TIANCHI - Global Urban computing challenge - complete scheme and key code sharing (third place)

Posted by NeilB on Fri, 24 Dec 2021 16:38:35 +0100

Write in front

First of all, I'm lucky to be teammates with Jie Shao and Lin Youxi. It's very easy to play with you. At the same time, I hope my sharing and summary can bring you some help and exchange and study together.

The complete scheme will be presented next!!! Full of dry goods!!!

Dataset download link: https://pan.baidu.com/s/1exjtkUqYPzdWKsCUYGix_g

Extraction code: 0qsm

Game analysis

The title of the competition is "subway passenger flow prediction". By analyzing the historical card swiping data of the subway station, participants can predict the future passenger flow changes of the station, help to realize more reasonable travel route selection, avoid traffic congestion, deploy station security measures in advance, and finally help the safe travel of cities in the future with technologies such as big data and artificial intelligence.

Problem introduction: by analyzing the historical card swiping data of the subway station, predict the incoming and outgoing passenger flow of the station every ten minutes in the future.

The competition training set includes 25 days of subway card swiping data records from January 1 to January 25. It is divided into three lists: A, B and C. The data records of one day are added respectively to predict the passenger flow in and out of each station every ten minutes in the next day. The evaluation index is MAE.

data set

Evaluation index

Difficulty of competition

The competition is divided into three lists. Each list selects different dates, including weeks and weekends. We regard the week as a normal day and the weekend as a special day. How to model these two kinds of dates and how to achieve the maximum prediction accuracy. We summarize the difficulties of this competition as follows.

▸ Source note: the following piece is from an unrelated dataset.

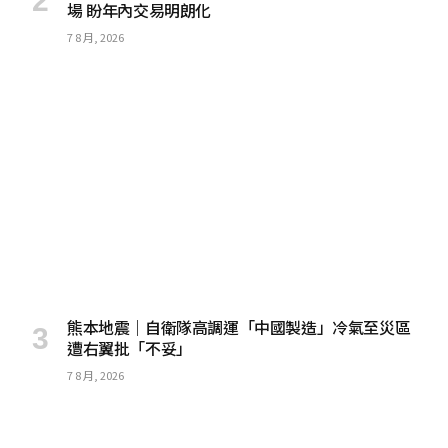
場 盼年內交易明朗化
7 8 月, 2026
熊本地震｜自衛隊高調運「中國製造」冷氣至災區
遭右翼批「不妥」
7 8 月, 2026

(1) The label of this competition needs to be built by ourselves. How to model so that we can achieve as much prediction accuracy as possible on a given data set?

(2) The selection of different time periods of the training set has a certain impact on the final results. How to select the time period to make the distribution of the training set similar to that of the test set is also one of the keys of this competition.

(3) How to characterize the timing characteristics of each time period so that it can capture the trend, periodicity and cyclicity of the data set.

(4) There are too many factors affecting the flow of subway stations, such as simultaneous arrival, emergencies, or grand events, so how to deal with outliers to ensure the stability of the model.

In view of the above difficulties, let's explain the idea & details of our team's algorithm design in blocks. Our core idea is mainly divided into three parts: EDA based modeling module, feature engineering module and model training & fusion.

Core idea part1 - EDA based modeling framework

1. Model framework

The model is constructed by sliding window rolling (day), which can prevent the model training deviation due to the existence of singular values on a certain day. Finally, the labels and features of all rolling sliding windows are spliced to form our final training set.

Refer to the following figure for the sliding window method:

For common timing problems, sampling can be used to extract features and build training sets.

2. Model details

For the sliding window scrolling above, you need to select labels similar to those distributed in the test set to build labels to achieve better results. Therefore, before that, we need to delete data with large distribution differences.

Here we have carried out a simple EDA to analyze the distribution of label. (good EDA can help you understand the data and mine more details, which is essential in the game)

Inbound flow distribution at each time from No. 5 to No. 10

Inbound flow distribution at each time from No. 12 to No. 18

Inbound flow distribution at all times from No. 19 to No. 25

It can be seen from the three figures that there are great differences between weekend and week distribution, so we treat the test set as weekend and test set as week distribution differently to ensure the stability of training set distribution.

Inbound flow distribution of 23 and 24

It can be seen from the figure that the flow suddenly varies greatly in the same time period. It can be considered because of sudden activities, special events and other factors.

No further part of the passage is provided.